#### Stored records:

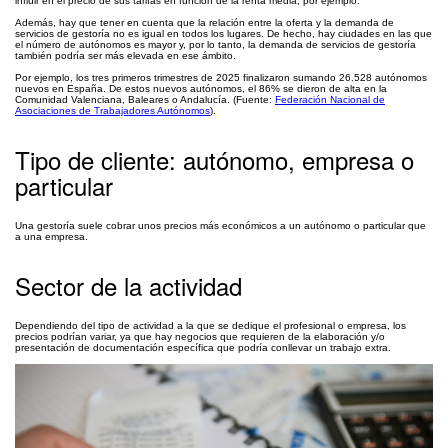
influir en el precio de sus tarifas en función de la renta media, por ejemplo.
Además, hay que tener en cuenta que la relación entre la oferta y la demanda de
servicios de gestoría no es igual en todos los lugares. De hecho, hay ciudades en las que
el número de autónomos es mayor y, por lo tanto, la demanda de servicios de gestoría
también podría ser más elevada en ese ámbito.
Por ejemplo, los tres primeros trimestres de 2025 finalizaron sumando 26.528 autónomos
nuevos en España. De estos nuevos autónomos, el 86% se dieron de alta en la
Comunidad Valenciana, Baleares o Andalucía. (Fuente:
Federación Nacional de
Asociaciones de Trabajadores Autónomos
).
Tipo de cliente: autónomo, empresa o
particular
Una gestoría suele cobrar unos precios más económicos a un autónomo o particular que
a una empresa.
Sector de la actividad
Dependiendo del tipo de actividad a la que se dedique el profesional o empresa, los
precios podrían variar, ya que hay negocios que requieren de la elaboración y/o
presentación de documentación específica que podría conllevar un trabajo extra.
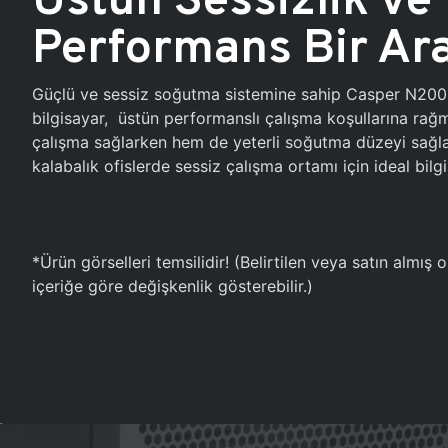
Performans Bir Ar
Güçlü ve sessiz soğutma sistemine sahip Casper N20
bilgisayar, üstün performanslı çalışma koşullarına ra
çalışma sağlarken hem de yeterli soğutma düzeyi sağlar
kalabalık ofislerde sessiz çalışma ortamı için ideal bilgi
*Ürün görselleri temsilidir! (Belirtilen veya satın almış
içeriğe göre değişkenlik gösterebilir.)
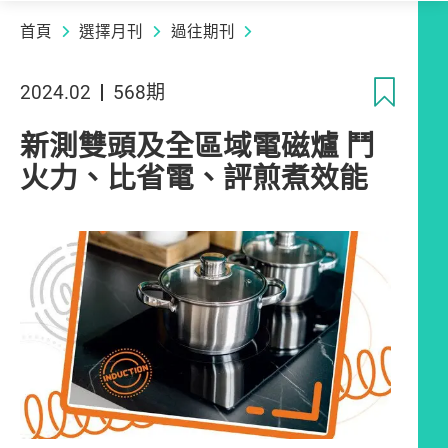
首頁
選擇月刊
過往期刊
收
2024.02
568期
新測雙頭及全區域電磁爐 鬥
火力、比省電、評煎煮效能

#### About this task:
Set down the entries exactly as they appear, with every picture left out.

#### Answer space:
influir en el precio de sus tarifas en función de la renta media, por ejemplo.
Además, hay que tener en cuenta que la relación entre la oferta y la demanda de
servicios de gestoría no es igual en todos los lugares. De hecho, hay ciudades en las que
el número de autónomos es mayor y, por lo tanto, la demanda de servicios de gestoría
también podría ser más elevada en ese ámbito.
Por ejemplo, los tres primeros trimestres de 2025 finalizaron sumando 26.528 autónomos
nuevos en España. De estos nuevos autónomos, el 86% se dieron de alta en la
Comunidad Valenciana, Baleares o Andalucía. (Fuente:
Federación Nacional de
Asociaciones de Trabajadores Autónomos
).
Tipo de cliente: autónomo, empresa o
particular
Una gestoría suele cobrar unos precios más económicos a un autónomo o particular que
a una empresa.
Sector de la actividad
Dependiendo del tipo de actividad a la que se dedique el profesional o empresa, los
precios podrían variar, ya que hay negocios que requieren de la elaboración y/o
presentación de documentación específica que podría conllevar un trabajo extra.
Performans Bir Ar
Güçlü ve sessiz soğutma sistemine sahip Casper N20
bilgisayar, üstün performanslı çalışma koşullarına ra
çalışma sağlarken hem de yeterli soğutma düzeyi sağlar
kalabalık ofislerde sessiz çalışma ortamı için ideal bilgi
*Ürün görselleri temsilidir! (Belirtilen veya satın almış
içeriğe göre değişkenlik gösterebilir.)
首頁
選擇月刊
過往期刊
收
2024.02
568期
新測雙頭及全區域電磁爐 鬥
火力、比省電、評煎煮效能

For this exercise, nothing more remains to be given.